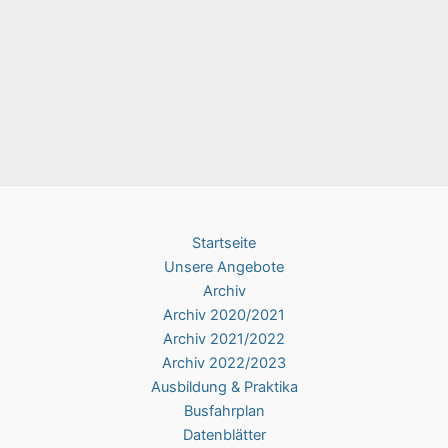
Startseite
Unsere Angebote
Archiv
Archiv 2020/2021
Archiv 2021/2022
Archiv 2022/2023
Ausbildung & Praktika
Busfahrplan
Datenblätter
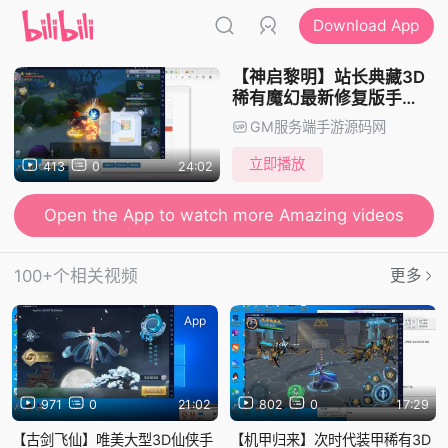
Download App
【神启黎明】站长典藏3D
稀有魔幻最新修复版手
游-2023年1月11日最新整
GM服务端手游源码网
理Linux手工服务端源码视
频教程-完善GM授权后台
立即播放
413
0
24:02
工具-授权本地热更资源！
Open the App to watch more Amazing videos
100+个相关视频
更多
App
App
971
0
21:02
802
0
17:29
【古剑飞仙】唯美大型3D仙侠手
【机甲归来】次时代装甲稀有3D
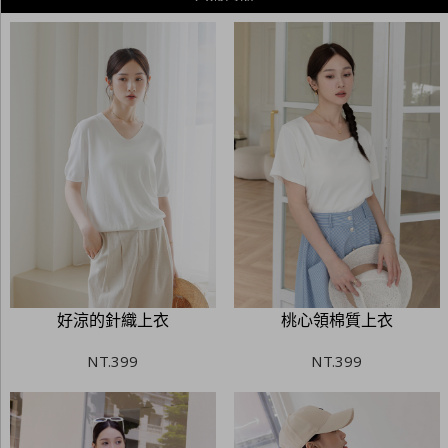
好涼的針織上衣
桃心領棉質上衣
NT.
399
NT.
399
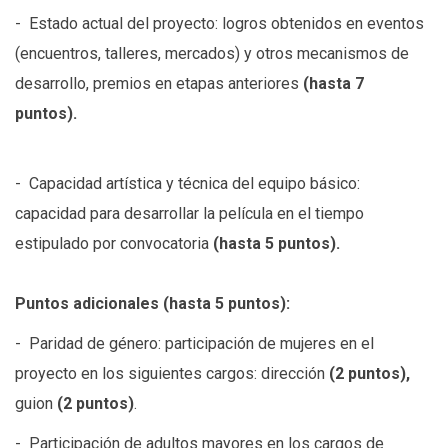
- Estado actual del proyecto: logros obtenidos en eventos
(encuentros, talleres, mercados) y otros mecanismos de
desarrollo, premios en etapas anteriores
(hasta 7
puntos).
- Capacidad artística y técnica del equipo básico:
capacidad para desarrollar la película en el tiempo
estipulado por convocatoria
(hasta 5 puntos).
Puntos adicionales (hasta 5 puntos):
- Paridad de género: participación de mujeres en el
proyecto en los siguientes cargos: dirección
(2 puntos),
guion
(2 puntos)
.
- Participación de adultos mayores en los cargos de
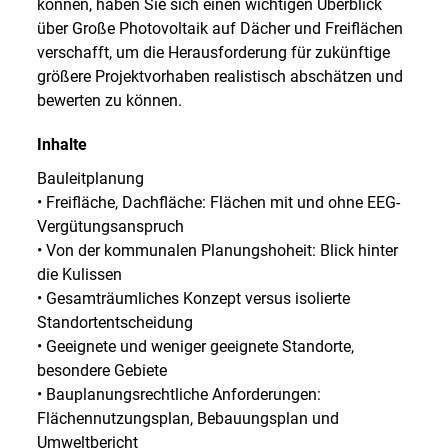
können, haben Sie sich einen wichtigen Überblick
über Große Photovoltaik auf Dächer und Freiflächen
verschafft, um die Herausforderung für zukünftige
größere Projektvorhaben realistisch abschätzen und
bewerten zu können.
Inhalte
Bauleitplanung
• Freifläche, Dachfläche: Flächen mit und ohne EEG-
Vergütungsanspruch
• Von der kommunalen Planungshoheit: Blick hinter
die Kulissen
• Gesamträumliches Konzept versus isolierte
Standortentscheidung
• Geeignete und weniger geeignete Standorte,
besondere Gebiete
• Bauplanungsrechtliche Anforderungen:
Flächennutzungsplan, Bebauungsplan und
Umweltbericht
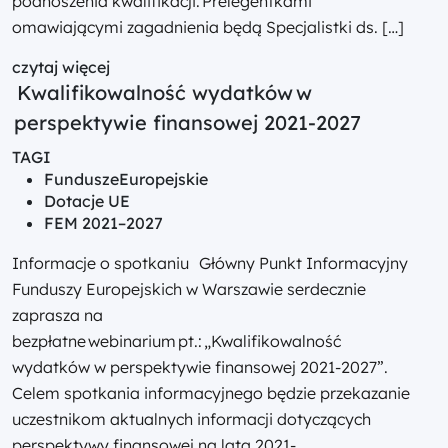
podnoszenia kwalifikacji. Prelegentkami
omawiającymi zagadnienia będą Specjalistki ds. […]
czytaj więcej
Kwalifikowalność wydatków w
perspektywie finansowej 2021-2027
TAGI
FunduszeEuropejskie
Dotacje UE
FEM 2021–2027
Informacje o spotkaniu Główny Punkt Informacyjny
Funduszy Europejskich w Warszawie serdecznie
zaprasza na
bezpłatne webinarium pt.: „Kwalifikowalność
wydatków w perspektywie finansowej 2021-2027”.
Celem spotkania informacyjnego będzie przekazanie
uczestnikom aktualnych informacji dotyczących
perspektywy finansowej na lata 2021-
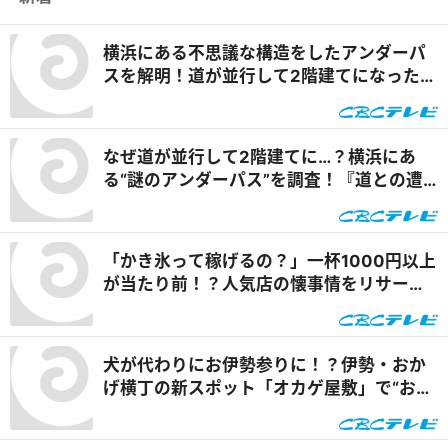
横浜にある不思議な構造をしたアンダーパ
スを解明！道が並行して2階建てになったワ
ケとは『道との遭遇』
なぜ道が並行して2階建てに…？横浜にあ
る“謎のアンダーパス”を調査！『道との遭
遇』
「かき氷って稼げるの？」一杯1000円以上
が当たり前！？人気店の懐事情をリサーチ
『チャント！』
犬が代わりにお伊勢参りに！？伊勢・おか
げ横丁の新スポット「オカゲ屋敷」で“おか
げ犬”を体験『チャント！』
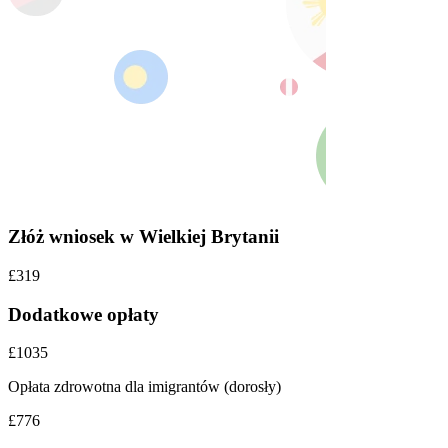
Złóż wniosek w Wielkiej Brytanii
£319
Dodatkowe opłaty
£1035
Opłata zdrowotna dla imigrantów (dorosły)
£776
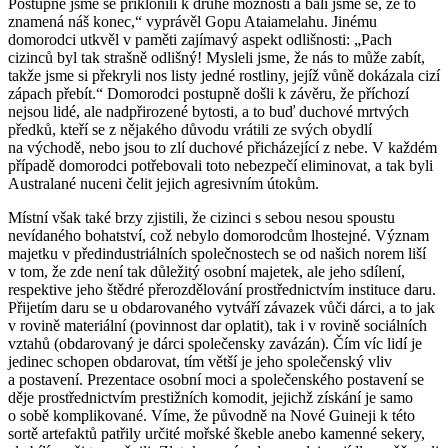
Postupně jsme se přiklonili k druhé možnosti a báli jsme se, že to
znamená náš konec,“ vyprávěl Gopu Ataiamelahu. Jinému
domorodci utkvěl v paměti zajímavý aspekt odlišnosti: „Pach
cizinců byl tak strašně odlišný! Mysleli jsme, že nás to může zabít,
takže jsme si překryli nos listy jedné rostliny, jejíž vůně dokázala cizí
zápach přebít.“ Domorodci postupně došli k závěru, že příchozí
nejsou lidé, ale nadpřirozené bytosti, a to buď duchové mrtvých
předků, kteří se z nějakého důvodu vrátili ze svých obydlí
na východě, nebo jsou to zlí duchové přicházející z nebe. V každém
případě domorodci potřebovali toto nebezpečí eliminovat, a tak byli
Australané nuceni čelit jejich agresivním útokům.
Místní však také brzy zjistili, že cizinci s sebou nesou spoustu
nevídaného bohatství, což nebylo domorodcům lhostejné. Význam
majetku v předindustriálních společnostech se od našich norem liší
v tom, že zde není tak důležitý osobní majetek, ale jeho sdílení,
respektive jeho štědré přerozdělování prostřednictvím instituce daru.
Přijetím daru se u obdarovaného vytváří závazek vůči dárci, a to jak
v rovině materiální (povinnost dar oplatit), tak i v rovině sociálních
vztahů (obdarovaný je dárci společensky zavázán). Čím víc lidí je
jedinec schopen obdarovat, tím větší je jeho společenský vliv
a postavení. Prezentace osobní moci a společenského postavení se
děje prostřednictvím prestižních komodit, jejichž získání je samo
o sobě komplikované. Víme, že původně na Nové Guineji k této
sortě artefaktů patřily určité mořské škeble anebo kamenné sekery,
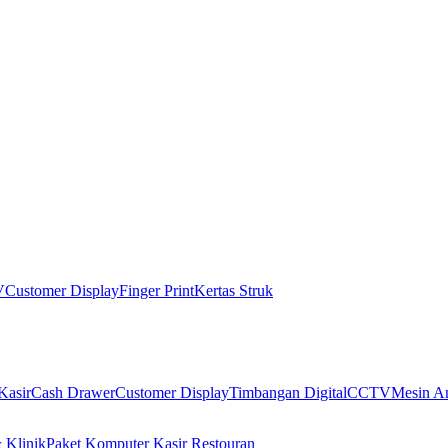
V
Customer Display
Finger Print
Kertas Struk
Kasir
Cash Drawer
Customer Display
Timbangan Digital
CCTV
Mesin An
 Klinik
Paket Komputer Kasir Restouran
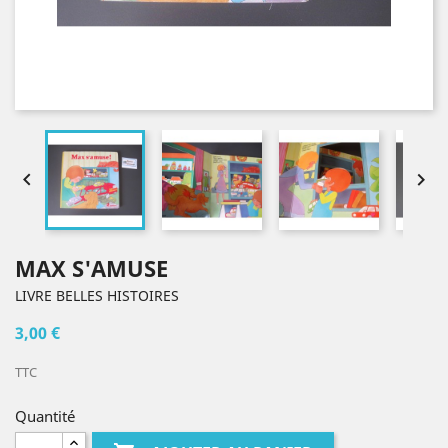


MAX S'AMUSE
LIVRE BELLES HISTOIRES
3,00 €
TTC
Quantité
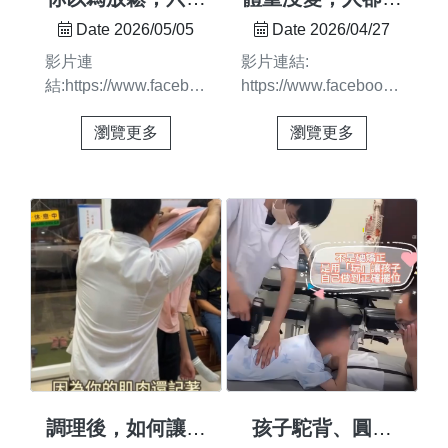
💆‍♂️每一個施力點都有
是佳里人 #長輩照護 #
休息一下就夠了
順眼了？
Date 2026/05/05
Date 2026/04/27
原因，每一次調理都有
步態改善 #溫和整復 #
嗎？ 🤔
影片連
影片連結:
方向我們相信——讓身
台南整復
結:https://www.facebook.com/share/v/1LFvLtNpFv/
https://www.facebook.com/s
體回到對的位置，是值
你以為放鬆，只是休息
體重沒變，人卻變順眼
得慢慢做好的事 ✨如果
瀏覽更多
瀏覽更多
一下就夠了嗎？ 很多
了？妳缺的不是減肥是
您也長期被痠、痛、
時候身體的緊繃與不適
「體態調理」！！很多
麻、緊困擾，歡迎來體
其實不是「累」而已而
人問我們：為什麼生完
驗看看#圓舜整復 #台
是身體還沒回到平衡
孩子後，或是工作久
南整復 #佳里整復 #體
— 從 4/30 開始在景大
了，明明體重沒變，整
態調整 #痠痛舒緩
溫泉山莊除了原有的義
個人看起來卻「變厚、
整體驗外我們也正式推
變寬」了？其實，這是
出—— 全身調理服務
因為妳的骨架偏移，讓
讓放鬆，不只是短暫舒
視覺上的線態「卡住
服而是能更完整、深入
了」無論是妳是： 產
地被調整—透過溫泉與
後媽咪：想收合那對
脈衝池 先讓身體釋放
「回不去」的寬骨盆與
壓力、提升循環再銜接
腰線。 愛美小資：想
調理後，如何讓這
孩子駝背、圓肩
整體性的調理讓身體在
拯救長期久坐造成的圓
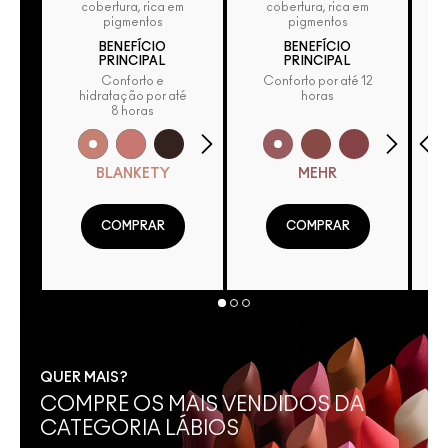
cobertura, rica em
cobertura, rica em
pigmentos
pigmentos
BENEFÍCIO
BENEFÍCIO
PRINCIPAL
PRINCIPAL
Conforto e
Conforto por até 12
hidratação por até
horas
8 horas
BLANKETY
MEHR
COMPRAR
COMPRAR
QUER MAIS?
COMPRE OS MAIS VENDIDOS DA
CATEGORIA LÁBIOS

══════

Repeat the records above exactly, without pictures.

• Solution to the problem:
Startseite
Unsere Angebote
Archiv
Archiv 2020/2021
Archiv 2021/2022
Archiv 2022/2023
Ausbildung & Praktika
Busfahrplan
Datenblätter
Download App
【神启黎明】站长典藏3D
稀有魔幻最新修复版手
游-2023年1月11日最新整
GM服务端手游源码网
理Linux手工服务端源码视
频教程-完善GM授权后台
立即播放
413
0
24:02
工具-授权本地热更资源！
Open the App to watch more Amazing videos
100+个相关视频
更多
App
App
971
0
21:02
802
0
17:29
【古剑飞仙】唯美大型3D仙侠手
【机甲归来】次时代装甲稀有3D
好涼的針織上衣
桃心領棉質上衣
NT.
399
NT.
399
- Estado actual del proyecto: logros obtenidos en eventos
(encuentros, talleres, mercados) y otros mecanismos de
desarrollo, premios en etapas anteriores
(hasta 7
puntos).
- Capacidad artística y técnica del equipo básico:
capacidad para desarrollar la película en el tiempo
estipulado por convocatoria
(hasta 5 puntos).
Puntos adicionales (hasta 5 puntos):
- Paridad de género: participación de mujeres en el
proyecto en los siguientes cargos: dirección
(2 puntos),
guion
(2 puntos)
.
- Participación de adultos mayores en los cargos de
können, haben Sie sich einen wichtigen Überblick
über Große Photovoltaik auf Dächer und Freiflächen
verschafft, um die Herausforderung für zukünftige
größere Projektvorhaben realistisch abschätzen und
bewerten zu können.
Inhalte
Bauleitplanung
• Freifläche, Dachfläche: Flächen mit und ohne EEG-
Vergütungsanspruch
• Von der kommunalen Planungshoheit: Blick hinter
die Kulissen
• Gesamträumliches Konzept versus isolierte
Standortentscheidung
• Geeignete und weniger geeignete Standorte,
besondere Gebiete
• Bauplanungsrechtliche Anforderungen:
Flächennutzungsplan, Bebauungsplan und
Umweltbericht
podnoszenia kwalifikacji. Prelegentkami
omawiającymi zagadnienia będą Specjalistki ds. […]
czytaj więcej
Kwalifikowalność wydatków w
perspektywie finansowej 2021-2027
TAGI
FunduszeEuropejskie
Dotacje UE
FEM 2021–2027
Informacje o spotkaniu Główny Punkt Informacyjny
Funduszy Europejskich w Warszawie serdecznie
zaprasza na
bezpłatne webinarium pt.: „Kwalifikowalność
wydatków w perspektywie finansowej 2021-2027”.
Celem spotkania informacyjnego będzie przekazanie
uczestnikom aktualnych informacji dotyczących
perspektywy finansowej na lata 2021-
横浜にある不思議な構造をしたアンダーパ
スを解明！道が並行して2階建てになったワ
ケとは『道との遭遇』
なぜ道が並行して2階建てに…？横浜にあ
る“謎のアンダーパス”を調査！『道との遭
遇』
「かき氷って稼げるの？」一杯1000円以上
が当たり前！？人気店の懐事情をリサーチ
『チャント！』
犬が代わりにお伊勢参りに！？伊勢・おか
げ横丁の新スポット「オカゲ屋敷」で“おか
げ犬”を体験『チャント！』
Złóż wniosek w Wielkiej Brytanii
£319
Dodatkowe opłaty
£1035
Opłata zdrowotna dla imigrantów (dorosły)
£776
Postupně jsme se přiklonili k druhé možnosti a báli jsme se, že to
znamená náš konec,“ vyprávěl Gopu Ataiamelahu. Jinému
domorodci utkvěl v paměti zajímavý aspekt odlišnosti: „Pach
cizinců byl tak strašně odlišný! Mysleli jsme, že nás to může zabít,
takže jsme si překryli nos listy jedné rostliny, jejíž vůně dokázala cizí
zápach přebít.“ Domorodci postupně došli k závěru, že příchozí
nejsou lidé, ale nadpřirozené bytosti, a to buď duchové mrtvých
předků, kteří se z nějakého důvodu vrátili ze svých obydlí
na východě, nebo jsou to zlí duchové přicházející z nebe. V každém
případě domorodci potřebovali toto nebezpečí eliminovat, a tak byli
Australané nuceni čelit jejich agresivním útokům.
Místní však také brzy zjistili, že cizinci s sebou nesou spoustu
nevídaného bohatství, což nebylo domorodcům lhostejné. Význam
majetku v předindustriálních společnostech se od našich norem liší
v tom, že zde není tak důležitý osobní majetek, ale jeho sdílení,
respektive jeho štědré přerozdělování prostřednictvím instituce daru.
Přijetím daru se u obdarovaného vytváří závazek vůči dárci, a to jak
v rovině materiální (povinnost dar oplatit), tak i v rovině sociálních
vztahů (obdarovaný je dárci společensky zavázán). Čím víc lidí je
jedinec schopen obdarovat, tím větší je jeho společenský vliv
a postavení. Prezentace osobní moci a společenského postavení se
děje prostřednictvím prestižních komodit, jejichž získání je samo
o sobě komplikované. Víme, že původně na Nové Guineji k této
sortě artefaktů patřily určité mořské škeble anebo kamenné sekery,
V
Customer Display
Finger Print
Kertas Struk
Kasir
Cash Drawer
Customer Display
Timbangan Digital
CCTV
Mesin An
 Klinik
Paket Komputer Kasir Restouran


MAX S'AMUSE
LIVRE BELLES HISTOIRES
3,00 €
TTC
Quantité
💆‍♂️每一個施力點都有
是佳里人 #長輩照護 #
休息一下就夠了
順眼了？
Date 2026/05/05
Date 2026/04/27
原因，每一次調理都有
步態改善 #溫和整復 #
嗎？ 🤔
影片連
影片連結:
方向我們相信——讓身
台南整復
結:https://www.facebook.com/share/v/1LFvLtNpFv/
https://www.facebook.com/s
體回到對的位置，是值
你以為放鬆，只是休息
體重沒變，人卻變順眼
得慢慢做好的事 ✨如果
瀏覽更多
瀏覽更多
一下就夠了嗎？ 很多
了？妳缺的不是減肥是
您也長期被痠、痛、
時候身體的緊繃與不適
「體態調理」！！很多
麻、緊困擾，歡迎來體
其實不是「累」而已而
人問我們：為什麼生完
驗看看#圓舜整復 #台
是身體還沒回到平衡
孩子後，或是工作久
南整復 #佳里整復 #體
— 從 4/30 開始在景大
了，明明體重沒變，整
態調整 #痠痛舒緩
溫泉山莊除了原有的義
個人看起來卻「變厚、
整體驗外我們也正式推
變寬」了？其實，這是
出—— 全身調理服務
因為妳的骨架偏移，讓
讓放鬆，不只是短暫舒
視覺上的線態「卡住
服而是能更完整、深入
了」無論是妳是： 產
地被調整—透過溫泉與
後媽咪：想收合那對
脈衝池 先讓身體釋放
「回不去」的寬骨盆與
壓力、提升循環再銜接
腰線。 愛美小資：想
調理後，如何讓這
孩子駝背、圓肩
整體性的調理讓身體在
拯救長期久坐造成的圓
cobertura, rica em
cobertura, rica em
pigmentos
pigmentos
BENEFÍCIO
BENEFÍCIO
PRINCIPAL
PRINCIPAL
Conforto e
Conforto por até 12
hidratação por até
horas
8 horas
BLANKETY
MEHR
COMPRAR
COMPRAR
QUER MAIS?
COMPRE OS MAIS VENDIDOS DA
CATEGORIA LÁBIOS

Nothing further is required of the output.